About this exercise =
Check each line of the listing below for the string "квиконсе", and copy the ones that have it.

Available records =
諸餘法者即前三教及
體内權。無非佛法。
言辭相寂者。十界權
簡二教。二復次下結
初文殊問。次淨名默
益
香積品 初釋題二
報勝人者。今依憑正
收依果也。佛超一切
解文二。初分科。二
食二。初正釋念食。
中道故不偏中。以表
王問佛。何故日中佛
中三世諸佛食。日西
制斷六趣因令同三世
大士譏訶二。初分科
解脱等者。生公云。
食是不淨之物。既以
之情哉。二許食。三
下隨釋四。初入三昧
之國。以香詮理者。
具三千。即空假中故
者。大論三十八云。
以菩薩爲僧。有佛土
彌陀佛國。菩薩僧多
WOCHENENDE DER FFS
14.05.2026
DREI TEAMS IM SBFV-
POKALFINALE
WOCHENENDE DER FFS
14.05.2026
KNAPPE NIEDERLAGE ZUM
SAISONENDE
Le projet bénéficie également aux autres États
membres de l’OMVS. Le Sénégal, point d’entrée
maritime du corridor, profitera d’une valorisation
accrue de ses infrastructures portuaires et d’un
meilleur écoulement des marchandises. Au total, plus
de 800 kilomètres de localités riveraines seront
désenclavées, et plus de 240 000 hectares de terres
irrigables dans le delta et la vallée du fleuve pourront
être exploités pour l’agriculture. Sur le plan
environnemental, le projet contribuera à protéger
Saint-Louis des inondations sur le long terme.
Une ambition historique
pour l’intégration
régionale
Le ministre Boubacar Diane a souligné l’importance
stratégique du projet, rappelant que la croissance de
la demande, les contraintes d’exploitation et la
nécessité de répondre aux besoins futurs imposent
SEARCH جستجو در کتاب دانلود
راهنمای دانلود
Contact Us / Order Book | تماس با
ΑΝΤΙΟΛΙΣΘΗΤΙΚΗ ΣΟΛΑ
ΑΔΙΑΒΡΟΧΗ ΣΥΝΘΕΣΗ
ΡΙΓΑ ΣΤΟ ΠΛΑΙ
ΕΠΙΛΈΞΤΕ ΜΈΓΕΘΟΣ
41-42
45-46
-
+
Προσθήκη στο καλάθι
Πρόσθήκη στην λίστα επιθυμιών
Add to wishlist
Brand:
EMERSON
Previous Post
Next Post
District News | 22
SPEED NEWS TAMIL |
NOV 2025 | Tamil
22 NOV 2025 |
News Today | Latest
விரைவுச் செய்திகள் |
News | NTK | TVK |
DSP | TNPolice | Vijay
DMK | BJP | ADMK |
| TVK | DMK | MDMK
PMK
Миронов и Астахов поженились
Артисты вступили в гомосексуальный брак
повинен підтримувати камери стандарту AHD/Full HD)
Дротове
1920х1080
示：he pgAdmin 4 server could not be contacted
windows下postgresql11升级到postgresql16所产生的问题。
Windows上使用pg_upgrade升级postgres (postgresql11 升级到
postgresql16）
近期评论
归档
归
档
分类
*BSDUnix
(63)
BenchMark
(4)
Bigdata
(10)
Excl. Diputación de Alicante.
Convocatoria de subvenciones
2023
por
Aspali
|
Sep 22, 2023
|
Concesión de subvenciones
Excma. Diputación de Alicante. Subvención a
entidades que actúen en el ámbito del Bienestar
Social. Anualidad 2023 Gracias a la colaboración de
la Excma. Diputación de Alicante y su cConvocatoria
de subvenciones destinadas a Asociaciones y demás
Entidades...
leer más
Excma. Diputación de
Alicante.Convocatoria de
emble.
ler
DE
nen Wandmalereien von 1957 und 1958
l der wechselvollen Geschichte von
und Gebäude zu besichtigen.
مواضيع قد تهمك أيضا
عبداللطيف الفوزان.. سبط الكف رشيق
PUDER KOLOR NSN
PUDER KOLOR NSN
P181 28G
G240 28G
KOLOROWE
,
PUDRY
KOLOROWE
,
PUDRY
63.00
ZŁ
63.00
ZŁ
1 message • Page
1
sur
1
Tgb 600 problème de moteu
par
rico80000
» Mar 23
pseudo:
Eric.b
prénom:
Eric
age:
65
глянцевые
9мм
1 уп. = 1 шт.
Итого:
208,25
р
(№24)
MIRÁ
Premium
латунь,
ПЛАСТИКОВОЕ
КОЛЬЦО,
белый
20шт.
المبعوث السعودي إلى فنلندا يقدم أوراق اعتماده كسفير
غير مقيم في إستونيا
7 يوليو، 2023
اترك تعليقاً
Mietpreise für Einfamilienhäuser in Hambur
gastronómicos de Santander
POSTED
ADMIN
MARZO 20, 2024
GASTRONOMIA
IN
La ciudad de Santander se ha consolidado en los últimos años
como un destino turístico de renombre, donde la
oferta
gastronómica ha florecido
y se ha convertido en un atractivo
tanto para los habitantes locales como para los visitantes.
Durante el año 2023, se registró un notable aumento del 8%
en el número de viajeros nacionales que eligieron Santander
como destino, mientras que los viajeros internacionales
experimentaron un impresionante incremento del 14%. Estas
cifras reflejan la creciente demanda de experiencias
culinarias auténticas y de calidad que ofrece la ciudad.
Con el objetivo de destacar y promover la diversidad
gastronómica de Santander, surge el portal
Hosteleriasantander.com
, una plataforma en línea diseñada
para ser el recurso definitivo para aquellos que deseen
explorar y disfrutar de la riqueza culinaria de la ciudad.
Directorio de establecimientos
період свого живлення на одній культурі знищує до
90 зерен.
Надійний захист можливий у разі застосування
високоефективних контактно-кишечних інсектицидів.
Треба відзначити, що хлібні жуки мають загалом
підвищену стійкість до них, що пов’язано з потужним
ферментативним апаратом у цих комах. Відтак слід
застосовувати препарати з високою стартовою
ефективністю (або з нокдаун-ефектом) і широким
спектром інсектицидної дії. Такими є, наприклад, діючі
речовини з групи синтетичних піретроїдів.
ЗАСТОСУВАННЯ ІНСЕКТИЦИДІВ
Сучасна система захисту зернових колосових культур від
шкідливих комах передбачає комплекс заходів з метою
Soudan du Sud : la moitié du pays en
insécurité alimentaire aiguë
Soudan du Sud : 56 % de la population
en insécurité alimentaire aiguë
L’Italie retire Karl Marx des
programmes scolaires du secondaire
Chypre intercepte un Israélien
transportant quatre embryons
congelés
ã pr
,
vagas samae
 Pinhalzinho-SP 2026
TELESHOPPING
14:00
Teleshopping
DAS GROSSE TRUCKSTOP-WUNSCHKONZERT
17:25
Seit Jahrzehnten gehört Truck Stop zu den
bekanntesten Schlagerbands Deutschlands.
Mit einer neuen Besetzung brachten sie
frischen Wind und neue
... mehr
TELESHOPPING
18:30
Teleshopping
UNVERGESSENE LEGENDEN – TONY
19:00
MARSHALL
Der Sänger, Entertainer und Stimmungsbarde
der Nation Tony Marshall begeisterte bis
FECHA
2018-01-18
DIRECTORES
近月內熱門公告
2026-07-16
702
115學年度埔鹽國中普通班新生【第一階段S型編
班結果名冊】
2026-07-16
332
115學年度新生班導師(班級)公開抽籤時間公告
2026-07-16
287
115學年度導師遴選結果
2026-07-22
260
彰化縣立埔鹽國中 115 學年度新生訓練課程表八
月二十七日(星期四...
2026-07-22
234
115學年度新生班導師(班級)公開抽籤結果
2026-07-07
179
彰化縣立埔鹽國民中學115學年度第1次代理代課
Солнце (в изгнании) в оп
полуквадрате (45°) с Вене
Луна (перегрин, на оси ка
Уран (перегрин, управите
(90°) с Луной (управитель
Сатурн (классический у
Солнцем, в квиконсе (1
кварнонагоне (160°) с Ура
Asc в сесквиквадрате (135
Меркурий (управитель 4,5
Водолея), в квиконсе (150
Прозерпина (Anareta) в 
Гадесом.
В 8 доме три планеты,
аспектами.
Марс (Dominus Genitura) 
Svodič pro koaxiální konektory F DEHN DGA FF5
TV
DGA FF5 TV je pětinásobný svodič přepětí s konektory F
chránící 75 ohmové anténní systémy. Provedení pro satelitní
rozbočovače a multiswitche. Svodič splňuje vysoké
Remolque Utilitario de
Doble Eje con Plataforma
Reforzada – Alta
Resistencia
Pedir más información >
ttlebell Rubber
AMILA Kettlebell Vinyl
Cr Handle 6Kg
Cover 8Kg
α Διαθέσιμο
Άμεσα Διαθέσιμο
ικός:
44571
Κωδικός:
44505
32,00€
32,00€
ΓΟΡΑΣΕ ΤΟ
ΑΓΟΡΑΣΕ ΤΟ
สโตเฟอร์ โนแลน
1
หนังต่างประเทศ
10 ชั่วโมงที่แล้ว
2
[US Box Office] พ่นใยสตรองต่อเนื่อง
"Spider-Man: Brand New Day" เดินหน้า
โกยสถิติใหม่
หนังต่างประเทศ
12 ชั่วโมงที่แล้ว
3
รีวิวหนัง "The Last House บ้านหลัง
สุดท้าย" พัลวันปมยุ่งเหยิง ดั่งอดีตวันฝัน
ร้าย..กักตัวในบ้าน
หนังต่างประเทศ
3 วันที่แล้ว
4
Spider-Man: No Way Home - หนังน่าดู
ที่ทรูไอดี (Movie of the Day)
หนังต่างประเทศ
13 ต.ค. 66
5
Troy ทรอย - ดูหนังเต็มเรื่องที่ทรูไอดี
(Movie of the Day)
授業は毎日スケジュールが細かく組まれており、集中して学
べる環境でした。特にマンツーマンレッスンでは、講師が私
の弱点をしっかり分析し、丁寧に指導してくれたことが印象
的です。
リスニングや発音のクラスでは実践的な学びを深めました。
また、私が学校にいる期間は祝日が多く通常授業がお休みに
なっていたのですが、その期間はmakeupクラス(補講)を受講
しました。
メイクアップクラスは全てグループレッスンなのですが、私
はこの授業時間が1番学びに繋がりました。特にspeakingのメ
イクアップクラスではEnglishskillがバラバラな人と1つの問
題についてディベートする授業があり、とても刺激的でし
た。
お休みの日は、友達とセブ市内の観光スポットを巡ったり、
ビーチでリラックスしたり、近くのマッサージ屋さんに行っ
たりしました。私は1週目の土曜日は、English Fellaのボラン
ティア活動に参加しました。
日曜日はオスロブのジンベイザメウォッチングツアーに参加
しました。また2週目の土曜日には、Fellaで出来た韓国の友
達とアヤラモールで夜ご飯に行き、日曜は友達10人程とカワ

Result of this exercise =
Солнцем, в квиконсе (1
Водолея), в квиконсе (150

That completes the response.